Durante la stessa invasione, Jamal Zubaidi, 65 anni, è rimasto intrappolato nella sua casa con 14 membri della sua famiglia. La loro casa era già stata demolita durante la prima intifada.

“Gli aerei israeliani hanno bombardato la nostra casa con tre missili, riducendola in macerie per la seconda volta, ma siamo sopravvissuti per miracolo”, ha raccontato.

Mentre la famiglia di Zubaidi è sopravvissuta al bombardamento, l’operazione è stata devastante per altri versi. Sua madre, Sameera, è stata uccisa dall’esercito israeliano poco prima dell’invasione, a marzo. L’esercito ha ucciso suo fratello, Taha, il mese successivo.
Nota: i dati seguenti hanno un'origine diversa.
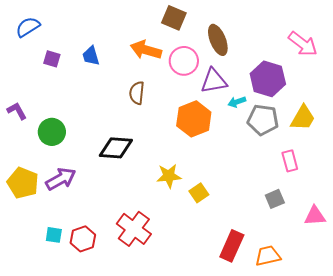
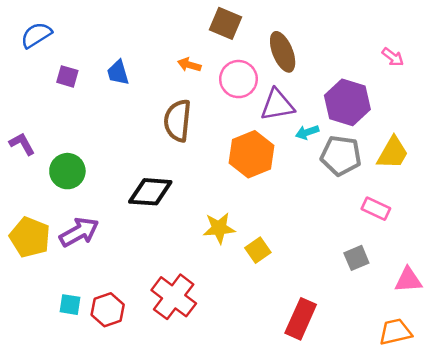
pink arrow: (303, 44) -> (393, 57), size x0.6
orange arrow: (146, 50) -> (189, 65), size x0.6
brown semicircle: (137, 93) -> (178, 121), size x1.4
pink rectangle: (290, 161) -> (376, 209), turned -50
orange trapezoid: (268, 256) -> (395, 332), moved

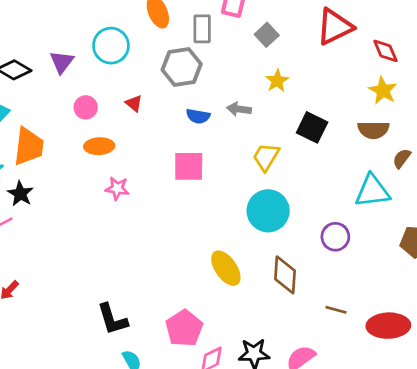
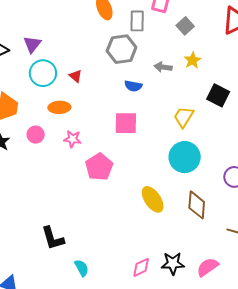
cyan circle: (111, 46) -> (43, 73), moved
red triangle: (134, 103) -> (76, 76), moved
pink circle: (86, 107) -> (36, 135), moved
gray arrow: (239, 109) -> (163, 67), moved
black L-shape: (112, 319) -> (53, 238), moved
pink pentagon: (184, 328) -> (99, 167), moved

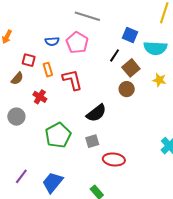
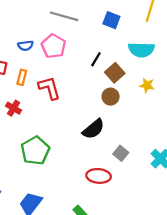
blue square: (130, 35) -> (111, 20), moved
orange rectangle: (48, 70) -> (22, 77), turned 32
black semicircle: (96, 113) -> (93, 129), moved
gray square: (92, 141) -> (121, 153), moved, turned -32

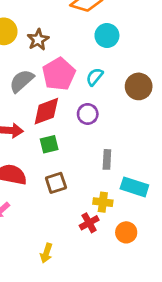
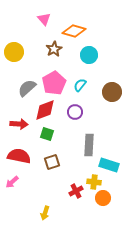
brown star: (38, 40) -> (54, 49), moved
green square: (49, 144) -> (47, 134), turned 32
gray rectangle: (107, 159) -> (89, 145), size x1.5
yellow cross: (103, 202) -> (94, 182), moved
“Durante l’invasione, i corpi dei martiri riempivano le strade, così abbiamo iniziato a raccogliere i resti e i corpi per seppellirli in tombe temporanee, fino alla fine della battaglia, quando sono stati sepolti in massa”, ha detto.

La loro casa sarebbe stata parzialmente demolita per la terza volta nel 2004, quando l’esercito israeliano era alla ricerca del fratello Zakariyya.

Figura ben nota della resistenza ed ex comandante delle Brigate dei Martiri di al-Aqsa, Zakariyya è stato uno dei sei prigionieri fuggiti dalla prigione israeliana di Gilboa all’inizio di questo mese, prima di essere catturato e riportato in carcere. 

I sei prigionieri palestinesi evasi dalla prigione di Gilboa

Era in carcere dal 2019 con l’accusa di aver partecipato ad attività armate contro Israele, anni dopo aver accettato di deporre le armi nel 2007.

Anche gli altri tre fratelli di Zubaidi sono in carcere per aver partecipato ad attività di resistenza, principalmente in gruppi legati a Fatah: Yahya per 17 anni, Jibreel per 13 anni e Dawood per 20 anni.

Oggi, il campo di Jenin è ancora uno dei pochi punti caldi della resistenza contro l’occupazione israeliana – e un raro luogo in cui si registra l’unità tra tutte le fazioni palestinesi, comprese Fatah e Hamas.

“Siamo uniti nella lotta e la divisione non è tra le fazioni della resistenza, ma tra la resistenza e i nemici della resistenza”, ha detto Abu-Jabal. “Ma la supereremo”.